Performing PCA on large sparse matrix by using sklearn

khassan picture khassan · Nov 9, 2015 · Viewed 20.7k times · Source

I am trying to apply PCA on huge sparse matrix, in the following link it says that randomizedPCA of sklearn can handle sparse matrix of scipy sparse format. Apply PCA on very large sparse matrix

However, I always get error. Can someone point out what I am doing wrong.

Input matrix 'X_train' contains numbers in float64:

>>>type(X_train)
<class 'scipy.sparse.csr.csr_matrix'>
>>>X_train.shape
(2365436, 1617899)
>>>X_train.ndim 
2
>>>X_train[0]     
<1x1617899 sparse matrix of type '<type 'numpy.float64'>'
    with 81 stored elements in Compressed Sparse Row format>

I am trying to do:

>>>from sklearn.decomposition import RandomizedPCA
>>>pca = RandomizedPCA()
>>>pca.fit(X_train)
Traceback (most recent call last):
  File "<stdin>", line 1, in <module>
  File "/home/RT11/.pyenv/versions/2.7.9/lib/python2.7/site-packages/sklearn/decomposition/pca.py", line 567, in fit
    self._fit(check_array(X))
  File "/home/RT11/.pyenv/versions/2.7.9/lib/python2.7/site-packages/sklearn/utils/validation.py", line 334, in check_array
    copy, force_all_finite)
  File "/home/RT11/.pyenv/versions/2.7.9/lib/python2.7/site-packages/sklearn/utils/validation.py", line 239, in _ensure_sparse_format
    raise TypeError('A sparse matrix was passed, but dense '
TypeError: A sparse matrix was passed, but dense data is required. Use X.toarray() to convert to a dense numpy array.

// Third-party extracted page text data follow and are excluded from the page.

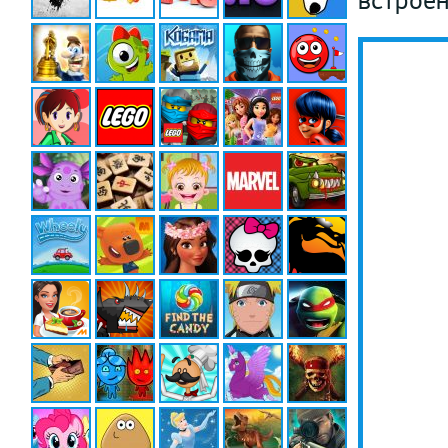
встроен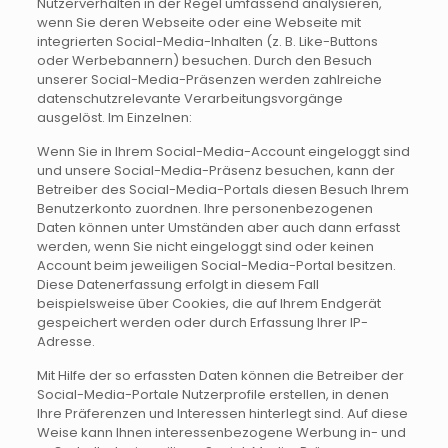
Nutzerverhalten in der Regel umfassend analysieren,
wenn Sie deren Webseite oder eine Webseite mit
integrierten Social-Media-Inhalten (z. B. Like-Buttons
oder Werbebannern) besuchen. Durch den Besuch
unserer Social-Media-Präsenzen werden zahlreiche
datenschutzrelevante Verarbeitungsvorgänge
ausgelöst. Im Einzelnen:
Wenn Sie in Ihrem Social-Media-Account eingeloggt sind
und unsere Social-Media-Präsenz besuchen, kann der
Betreiber des Social-Media-Portals diesen Besuch Ihrem
Benutzerkonto zuordnen. Ihre personenbezogenen
Daten können unter Umständen aber auch dann erfasst
werden, wenn Sie nicht eingeloggt sind oder keinen
Account beim jeweiligen Social-Media-Portal besitzen.
Diese Datenerfassung erfolgt in diesem Fall
beispielsweise über Cookies, die auf Ihrem Endgerät
gespeichert werden oder durch Erfassung Ihrer IP-
Adresse.
Mit Hilfe der so erfassten Daten können die Betreiber der
Social-Media-Portale Nutzerprofile erstellen, in denen
Ihre Präferenzen und Interessen hinterlegt sind. Auf diese
Weise kann Ihnen interessenbezogene Werbung in- und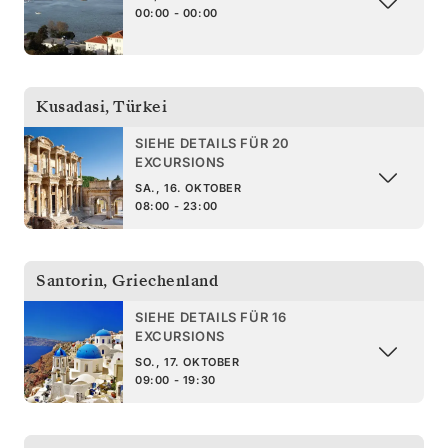
00:00 - 00:00
Kusadasi
,
Türkei
SIEHE DETAILS FÜR 20
EXCURSIONS
SA., 16. OKTOBER
08:00 - 23:00
Santorin
,
Griechenland
SIEHE DETAILS FÜR 16
EXCURSIONS
SO., 17. OKTOBER
09:00 - 19:30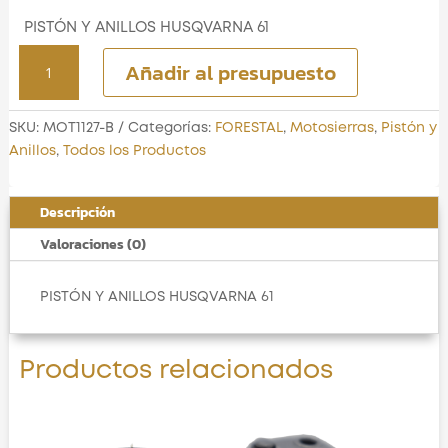
PISTÓN Y ANILLOS HUSQVARNA 61
PISTÓN
Añadir al presupuesto
Y
ANILLOS
HUSQVARNA
SKU:
MOT1127-B
Categorías:
FORESTAL
,
Motosierras
,
Pistón y
61
Anillos
,
Todos los Productos
cantidad
Descripción
Valoraciones (0)
PISTÓN Y ANILLOS HUSQVARNA 61
Productos relacionados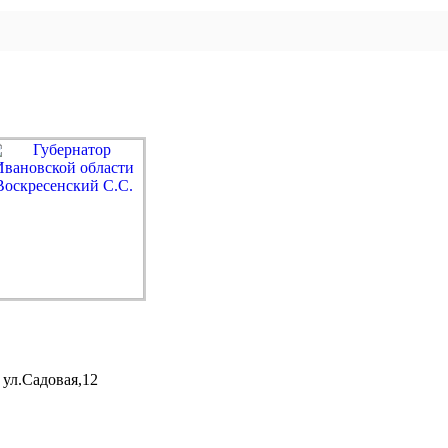
 ул.Садовая,12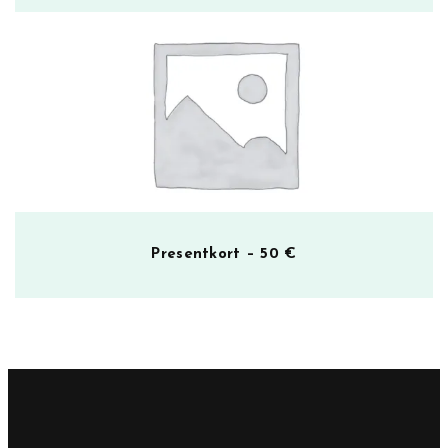
Presentkort – 50 €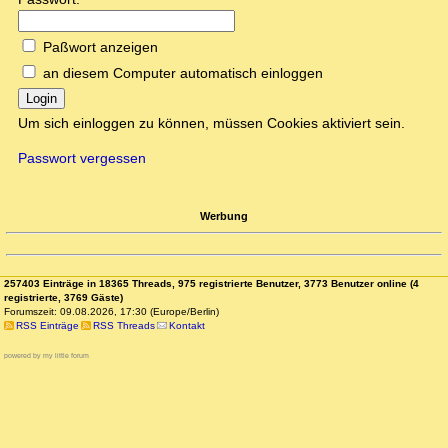
Paßwort anzeigen
an diesem Computer automatisch einloggen
Login
Um sich einloggen zu können, müssen Cookies aktiviert sein.
Passwort vergessen
Werbung
257403 Einträge in 18365 Threads, 975 registrierte Benutzer, 3773 Benutzer online (4
registrierte, 3769 Gäste)
Forumszeit: 09.08.2026, 17:30 (Europe/Berlin)
RSS Einträge
RSS Threads
Kontakt
powered by my little forum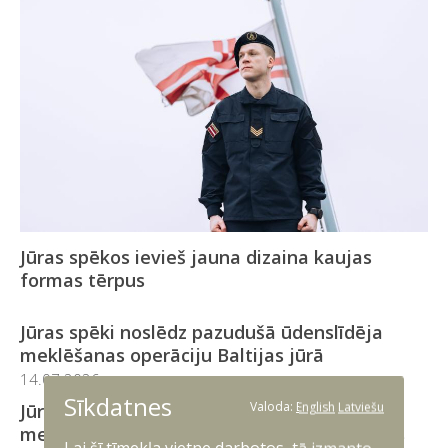
Jūras spēkos ievieš jauna dizaina kaujas
formas tērpus
Jūras spēki noslēdz pazudušā ūdenslīdēja
meklēšanas operāciju Baltijas jūrā
14.07.2026
Sīkdatnes
Valoda:
English
Latviešu
Jūras spēki turpina pazuduša ūdenslīdēja
meklēšanas un glābšanas operāciju Baltijas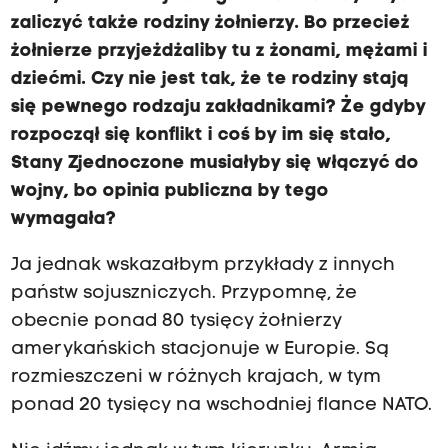
zaliczyć także rodziny żołnierzy. Bo przecież
żołnierze przyjeżdżaliby tu z żonami, mężami i
dziećmi. Czy nie jest tak, że te rodziny stają
się pewnego rodzaju zakładnikami? Że gdyby
rozpoczął się konflikt i coś by im się stało,
Stany Zjednoczone musiałyby się włączyć do
wojny, bo opinia publiczna by tego
wymagała?
Ja jednak wskazałbym przykłady z innych
państw sojuszniczych. Przypomnę, że
obecnie ponad 80 tysięcy żołnierzy
amerykańskich stacjonuje w Europie. Są
rozmieszczeni w różnych krajach, w tym
ponad 20 tysięcy na wschodniej flance NATO.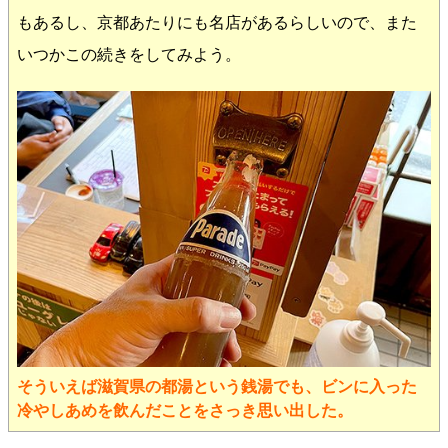
もあるし、京都あたりにも名店があるらしいので、また
いつかこの続きをしてみよう。
そういえば滋賀県の都湯という銭湯でも、ビンに入った
冷やしあめを飲んだことをさっき思い出した。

if I try to convert to dense matrix, I think I am out of memory.

>>> pca.fit(X_train.toarray())
Traceback (most recent call last):
  File "<stdin>", line 1, in <module>
  File "/home/RT11/.pyenv/versions/2.7.9/lib/python2.7/site-packages/scipy/sparse/compressed.py", line 949, in toarray
    return self.tocoo(copy=False).toarray(order=order, out=out)
  File "/home/RT11/.pyenv/versions/2.7.9/lib/python2.7/site-packages/scipy/sparse/coo.py", line 274, in toarray
    B = self._process_toarray_args(order, out)
  File "/home/RT11/.pyenv/versions/2.7.9/lib/python2.7/site-packages/scipy/sparse/base.py", line 800, in _process_toarray_args
    return np.zeros(self.shape, dtype=self.dtype, order=order)
MemoryError

Answer

Imanol Luengo picture Imanol Luengo · Nov 9, 2015

Due to the nature of the PCA, even if the input is an sparse matrix, the output is not. You can check it with a quick example:

>>> from sklearn.decomposition import TruncatedSVD
>>> from scipy import sparse as sp

Create a random sparse matrix with 0.01% of its data as non-zeros.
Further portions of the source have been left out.